🧡 Le cœur dans le soufisme persan - Henri Corbin

Dans l'œuvre d'Henri Corbin, philosophe, iraniste et chercheur en mystique français, le cœur (qalb) joue un rôle central. Son interprétation ne repose pas sur une philosophie spéculative personnelle, mais sur des décennies de recherche sur la mystique islamique, en particulier sur la tradition chiite soufie persane. Ses principales sources sont les œuvres de Suhrawardi (12e siècle)le fondateur de la philosophie de la lumière (Ishrāq), ainsi que Ibn ʿArabī (1165-1240)le grand mystique soufi andalou. Des théosophes chiites ultérieurs comme Mullā Ṣadrā et Qāḍī Saʿīd Qummī façonnent sa vision.
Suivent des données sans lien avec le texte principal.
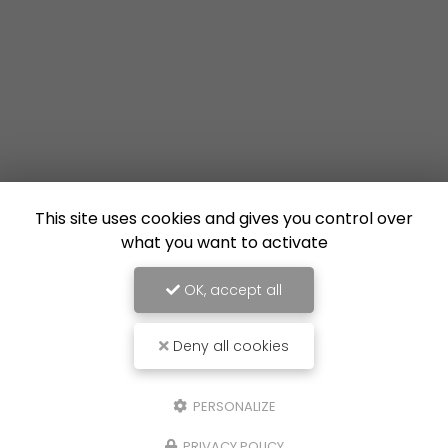
This site uses cookies and gives you control over
what you want to activate
OK, accept all
Deny all cookies
PERSONALIZE
PRIVACY POLICY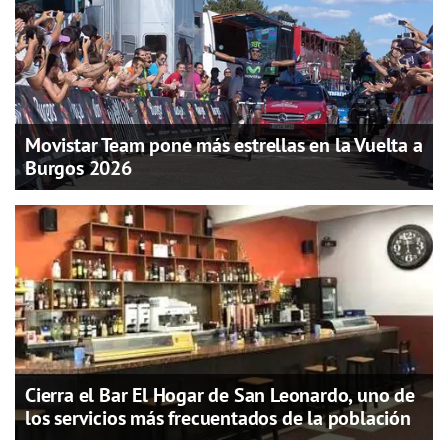
Movistar Team pone más estrellas en la Vuelta a
Burgos 2026
Cierra el Bar El Hogar de San Leonardo, uno de
los servicios más frecuentados de la población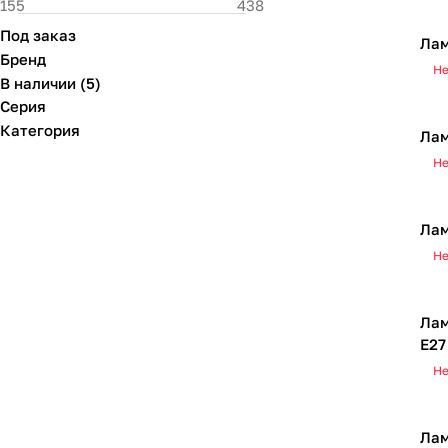
Под заказ
Лам
Бренд
Не
В наличии
(
5
)
Серия
Категория
Лам
Не
Лам
Не
Лам
Е27
Не
Лам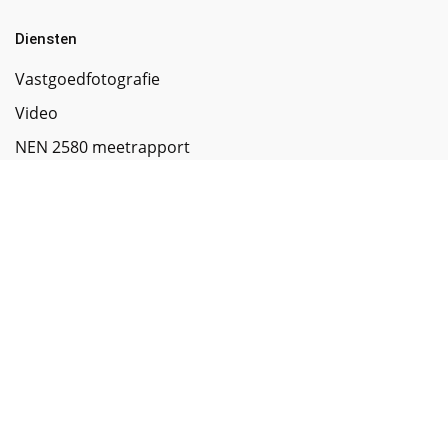
Diensten
Vastgoedfotografie
Video
NEN 2580 meetrapport
Artist impressions
Energielabel
Plattegronden
Exclusief vastgoed
Puntentelling huurwoning
Dronefotografie
Matterport 3D tour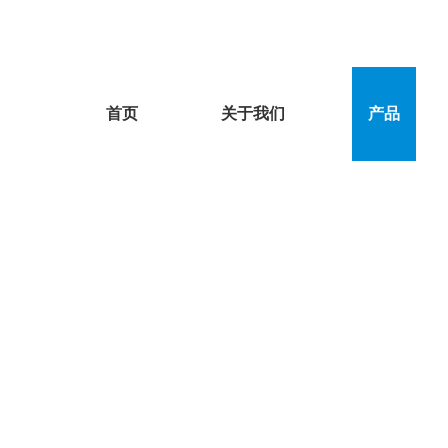
首页
关于我们
产品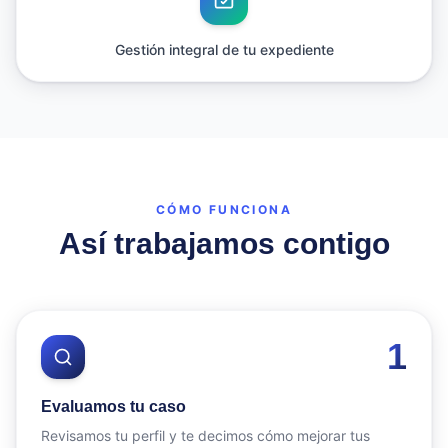
Gestión integral de tu expediente
CÓMO FUNCIONA
Así trabajamos contigo
1
Evaluamos tu caso
Revisamos tu perfil y te decimos cómo mejorar tus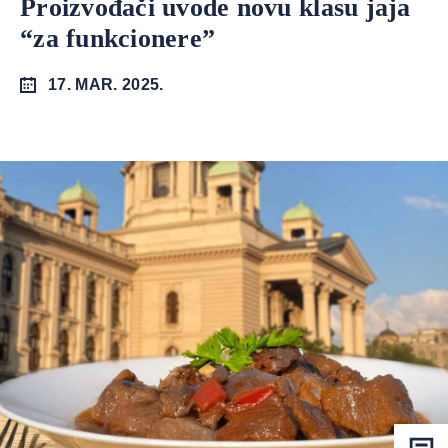
Proizvođači uvode novu klasu jaja
“za funkcionere”
17. MAR. 2025.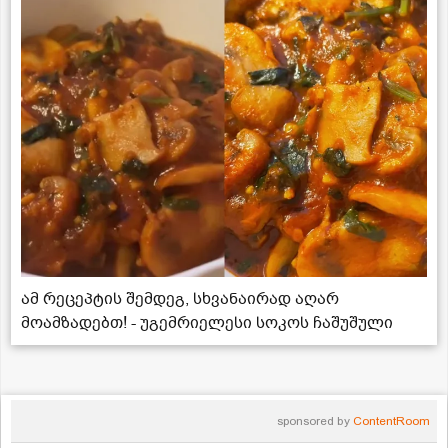
ამ რეცეპტის შემდეგ, სხვანაირად აღარ
მოამზადებთ! - უგემრიელესი სოკოს ჩაშუშული
sponsored by
ContentRoom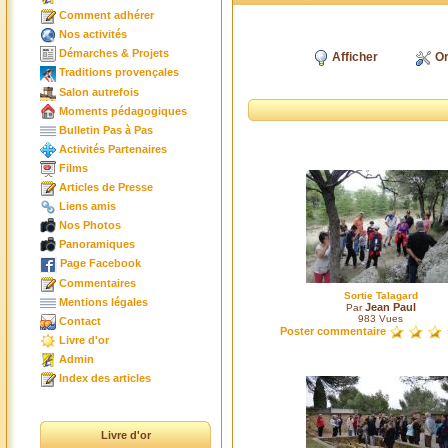
Comment adhérer
Nos activités
Démarches & Projets
Afficher
Or
Traditions provençales
Salon autrefois
Moments pédagogiques
Bulletin Pas à Pas
Activités Partenaires
Films
Articles de Presse
Liens amis
Nos Photos
Panoramiques
Page Facebook
Commentaires
Sortie Talagard
Mentions légales
Jean Paul
Par
983
Vues
Contact
Poster commentaire
Livre d'or
Admin
Index des articles
Livre d'or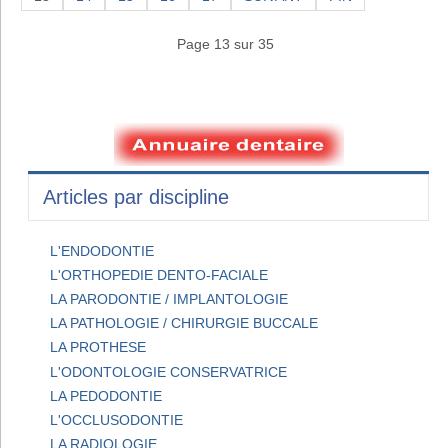
Page 13 sur 35
Articles par discipline
L'ENDODONTIE
L'ORTHOPEDIE DENTO-FACIALE
LA PARODONTIE / IMPLANTOLOGIE
LA PATHOLOGIE / CHIRURGIE BUCCALE
LA PROTHESE
L'ODONTOLOGIE CONSERVATRICE
LA PEDODONTIE
L'OCCLUSODONTIE
LA RADIOLOGIE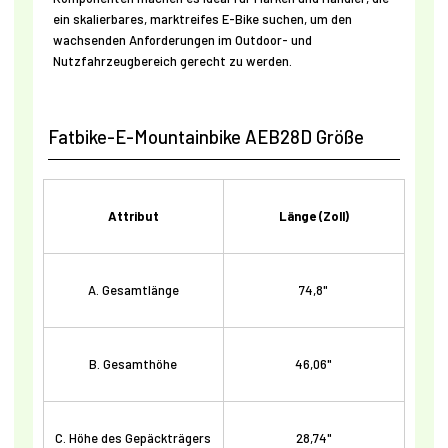
ein skalierbares, marktreifes E-Bike suchen, um den
wachsenden Anforderungen im Outdoor- und
Nutzfahrzeugbereich gerecht zu werden.
Fatbike-E-Mountainbike AEB28D Größe
Attribut
Länge (Zoll)
A. Gesamtlänge
74,8"
B. Gesamthöhe
46,06"
C. Höhe des Gepäckträgers
28,74"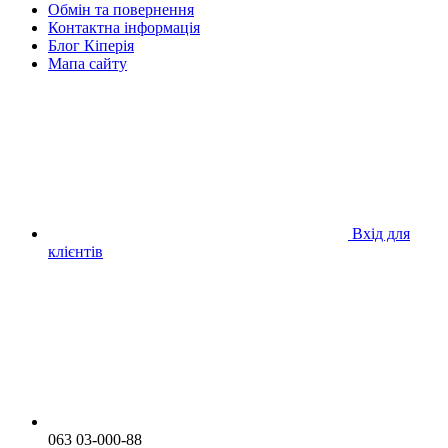
Обмін та повернення
Контактна інформація
Блог Кіперія
Мапа сайту
Вхід для
клієнтів
063 03-000-88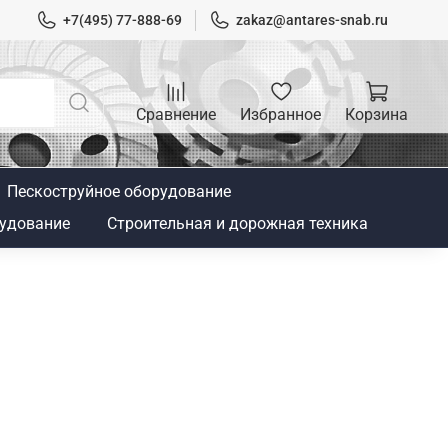
+7(495) 77-888-69
zakaz@antares-snab.ru
Сравнение
Избранное
Корзина
Пескоструйное оборудование
удование
Строительная и дорожная техника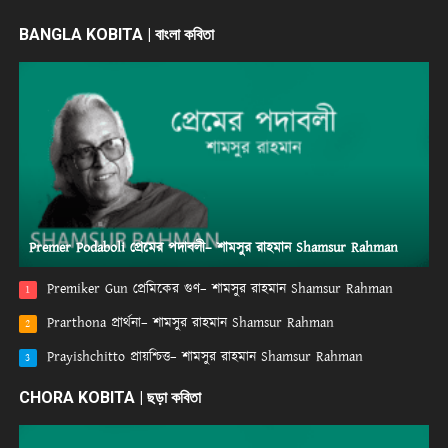
BANGLA KOBITA | বাংলা কবিতা
Premer Podaboli প্রেমের পদাবলী– শামসুর রাহমান Shamsur Rahman
Premiker Gun প্রেমিকের গুণ– শামসুর রাহমান Shamsur Rahman
1
Prarthona প্রার্থনা– শামসুর রাহমান Shamsur Rahman
2
Prayishchitto প্রায়শ্চিত্ত– শামসুর রাহমান Shamsur Rahman
3
CHORA KOBITA | ছড়া কবিতা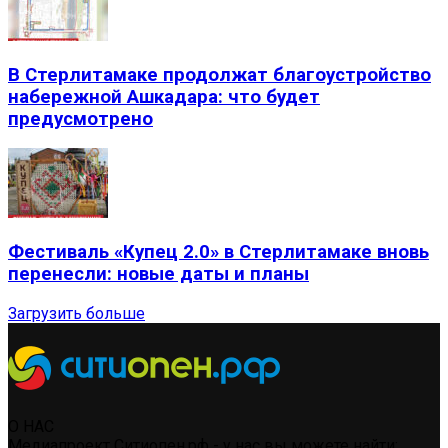
В Стерлитамаке продолжат благоустройство
набережной Ашкадара: что будет
предусмотрено
Фестиваль «Купец 2.0» в Стерлитамаке вновь
перенесли: новые даты и планы
Загрузить больше
О НАС
Медиапроект Ситиопен.рф - у нас вы можете найти:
Le monde imaginaire (ʿālam al-mithāl)

Corbin décrit le cœur comme l'organe qui donne accès à la ʿālam al-mithāl le monde imaginaire. Ce terme est issu de la philosophie islamique, notamment de Suhrawardi, et désigne une réalité intermédiaire qui n'est ni purement physique ni purement spirituelle. Elle est ontologiquement réelMais il ne peut être connu que par une vision intérieure purifiée. Ce monde est le foyer de des êtres angéliques, des images archétypales, des êtres de lumière et des visions spirituelles.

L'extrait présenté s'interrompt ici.